If Tomorrow Comes by Sidney Sheldon

Tracy smiled at the enthusiasm in Jeff’s voice.

“You’re going to see a classic cuadro flamenco. That’s a group of singers, dancers, and guitarists. First they perform together, then each one takes his turn.”

Watching Tracy and Jeff from a table in the corner near the kitchen, Daniel Cooper wondered what they were discussing so intently.

“The dance is very subtle, because everything has to work together—movements, music, costumes, the building of the rhythm…”

“How do you know so much about it?” Tracy asked.

“I used to know a flamenco dancer.”

Naturally, Tracy thought.

The lights in the bodega dimmed, and the small stage was lit by spotlights. Then the magic began. It started slowly. A group of performers casually ascended to the platform. The women wore colorful skirts and blouses, and high combs with flowers banked on their beautiful Andalusian coiffures. The male dancers were dressed in the traditional tight trousers and vests and wore gleaming cordovan-leather half boots. The guitarists strummed a wistful melody, while one of the seated women sang in Spanish.

Yo quería dejar

A mi amante,

Pero antes de que pudiera,

Hacerlo ella me abandonó

Y destrozó mi corazón.

“Do you understand what she’s saying?” Tracy whispered.

“Yes. ‘I wanted to leave my lover, but before I could, he left me and he broke my heart.’”
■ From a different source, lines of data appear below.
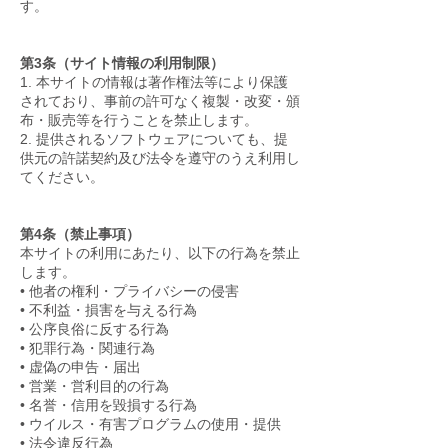
す。
第3条（サイト情報の利用制限）
1. 本サイトの情報は著作権法等により保護
されており、事前の許可なく複製・改変・頒
布・販売等を行うことを禁止します。
2. 提供されるソフトウェアについても、提
供元の許諾契約及び法令を遵守のうえ利用し
てください。
第4条（禁止事項）
本サイトの利用にあたり、以下の行為を禁止
します。
• 他者の権利・プライバシーの侵害
• 不利益・損害を与える行為
• 公序良俗に反する行為
• 犯罪行為・関連行為
• 虚偽の申告・届出
• 営業・営利目的の行為
• 名誉・信用を毀損する行為
• ウイルス・有害プログラムの使用・提供
• 法令違反行為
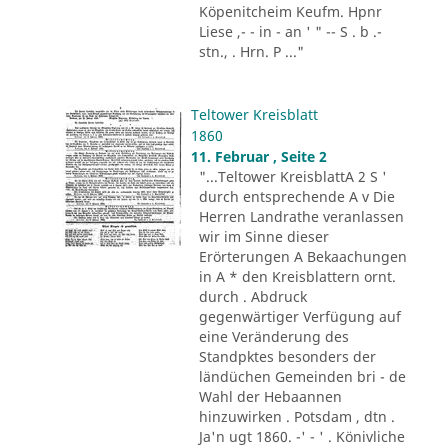
Köpenitcheim Keufm. Hpnr
Liese ,- - in - an ' " -- S . b .-
stn., . Hrn. P ..."
Teltower Kreisblatt
1860
11. Februar , Seite 2
"...Teltower KreisblattA 2 S '
durch entsprechende A v Die
Herren Landrathe veranlassen
wir im Sinne dieser
Erörterungen A Bekaachungen
in A * den Kreisblattern ornt.
durch . Abdruck
gegenwärtiger Verfügung auf
eine Veränderung des
Standpktes besonders der
ländüchen Gemeinden bri - de
Wahl der Hebaannen
hinzuwirken . Potsdam , dtn .
Ja'n ugt 1860. -' - ' . Könivliche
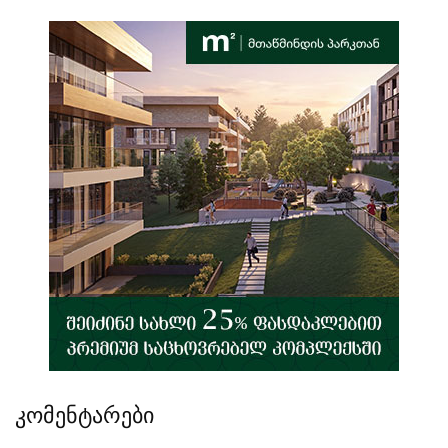
კომენტარები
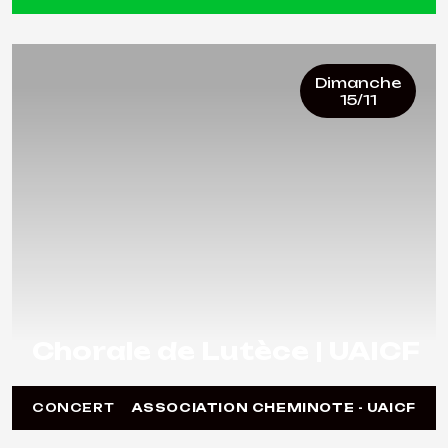
Dimanche
15/11
Chorale de Lutèce | UAICF
CONCERT
ASSOCIATION CHEMINOTE - UAICF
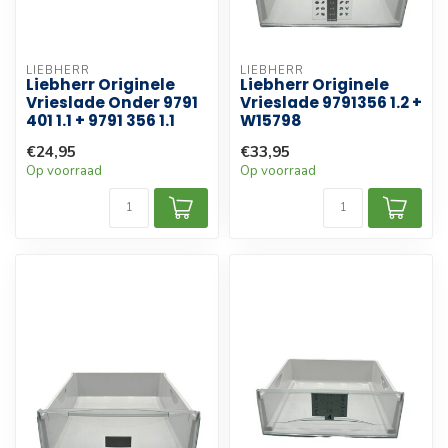
LIEBHERR
LIEBHERR
Liebherr Originele
Liebherr Originele
Vrieslade Onder 9791
Vrieslade 9791356 1.2 +
401 1.1 + 9791 356 1.1
W15798
€24,95
€33,95
Op voorraad
Op voorraad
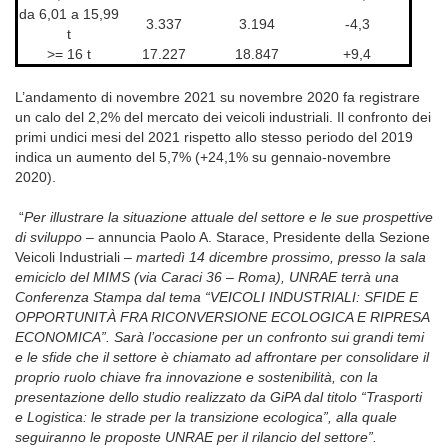
da 6,01 a 15,99
3.337
3.194
-4,3
t
>= 16 t
17.227
18.847
+9,4
L’andamento di novembre 2021 su novembre 2020 fa registrare
un calo del 2,2% del mercato dei veicoli industriali. Il confronto dei
primi undici mesi del 2021 rispetto allo stesso periodo del 2019
indica un aumento del 5,7% (+24,1% su gennaio-novembre
2020).
“
Per illustrare la situazione attuale del settore e le sue prospettive
di sviluppo –
annuncia Paolo A. Starace, Presidente della Sezione
Veicoli Industriali
– martedì 14 dicembre prossimo, presso la sala
emiciclo del MIMS (via Caraci 36 – Roma), UNRAE terrà una
Conferenza Stampa dal tema “
VEICOLI INDUSTRIALI: SFIDE E
OPPORTUNITÀ FRA RICONVERSIONE ECOLOGICA E RIPRESA
ECONOMICA”.
Sarà l’occasione per un confronto sui grandi temi
e le sfide che il settore è chiamato ad affrontare per consolidare il
proprio ruolo chiave fra innovazione e sostenibilità, con la
presentazione dello studio realizzato da GiPA dal titolo “Trasporti
e Logistica: le strade per la transizione ecologica”, alla quale
seguiranno le proposte UNRAE per il rilancio del settore”.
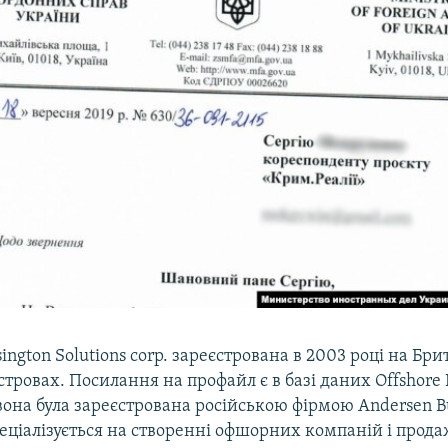
ington Solutions corp. зареєстрована в 2003 році на Бр
стровах. Посилання на профайл є в базі даних Offshore
вона була зареєстрована російською фірмою Andersen B
пеціалізується на створенні офшорних компаній і прода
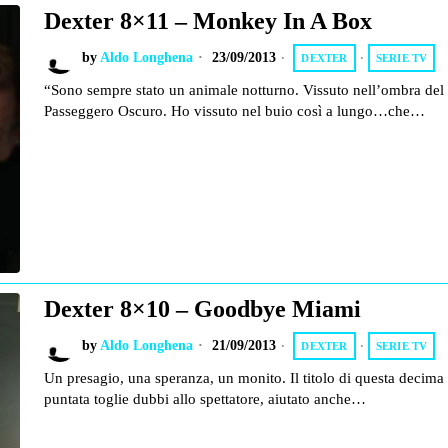
Dexter 8×11 – Monkey In A Box
by
Aldo Longhena
23/09/2013
DEXTER
·
SERIE TV
“Sono sempre stato un animale notturno. Vissuto nell’ombra del
Passeggero Oscuro. Ho vissuto nel buio così a lungo…che…
Dexter 8×10 – Goodbye Miami
by
Aldo Longhena
21/09/2013
DEXTER
·
SERIE TV
Un presagio, una speranza, un monito. Il titolo di questa decima
puntata toglie dubbi allo spettatore, aiutato anche…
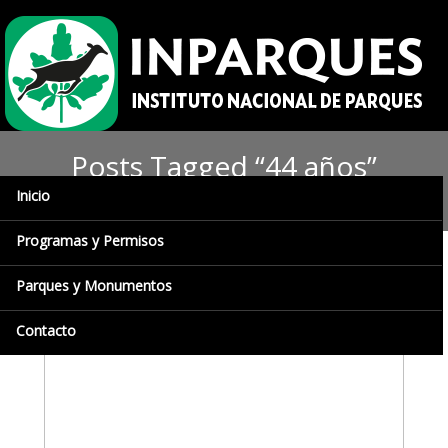
Posts Tagged “44 años”
Inicio
Programas y Permisos
Parques y Monumentos
Contacto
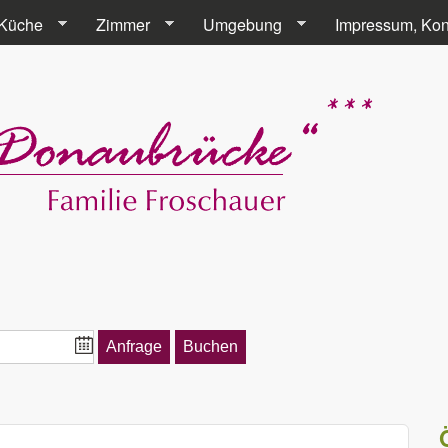
Direkt zum Inhalt
Küche
Zimmer
Umgebung
Impressum, Kon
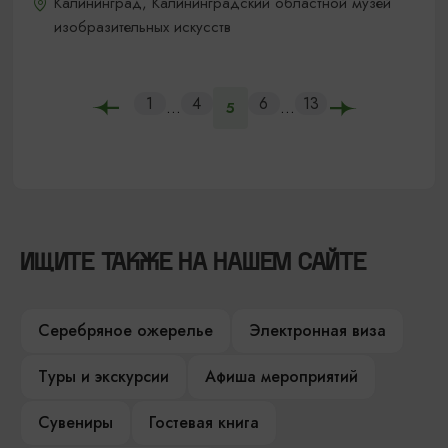
Калининград, Калининградский областной музей
изобразительных искусств
1
4
6
13
...
...
5
ИЩИТЕ ТАКЖЕ НА НАШЕМ САЙТЕ
Серебряное ожерелье
Электронная виза
Туры и экскурсии
Афиша мероприятий
Сувениры
Гостевая книга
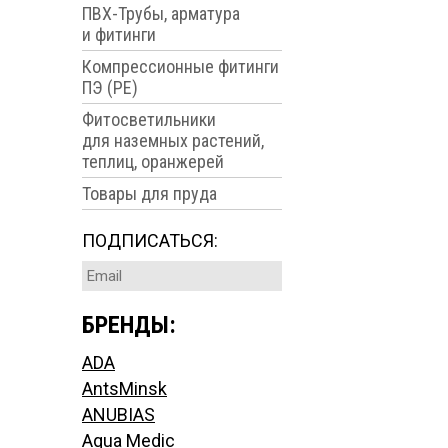
ПВХ-Трубы, арматура
и фитинги
Компрессионные фитинги
ПЭ (PE)
Фитосветильники
для наземных растений,
теплиц, оранжерей
Товары для пруда
ПОДПИСАТЬСЯ:
БРЕНДЫ:
ADA
AntsMinsk
ANUBIAS
Aqua Medic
A dancer moved to the center of the stage. She started with a simple zapateado, a beginning stamping step, gradually pushed faster and faster by the pulsating guitars. The rhythm grew, and the dancing became a form of sensual violence, variations on steps that had been born in gypsy caves a hundred years earlier. As the music mounted in intensity and excitement, moving through the classic figures of the dance, from alegría to fandanguillo to zambra to seguiriya, and as the frantic pace increased, there were shouts of encouragement from the performers at the side of the stage.

Cries of “Olé tu madre,” and “Olé tus santos,” and “Anda, anda,” the traditional jaleos and piropos, or shouts of encouragement, goaded the dancers on to wilder, more frantic rhythms.

When the music and dancing ended abruptly, a silence roared through the bar, and then there was a loud burst of applause.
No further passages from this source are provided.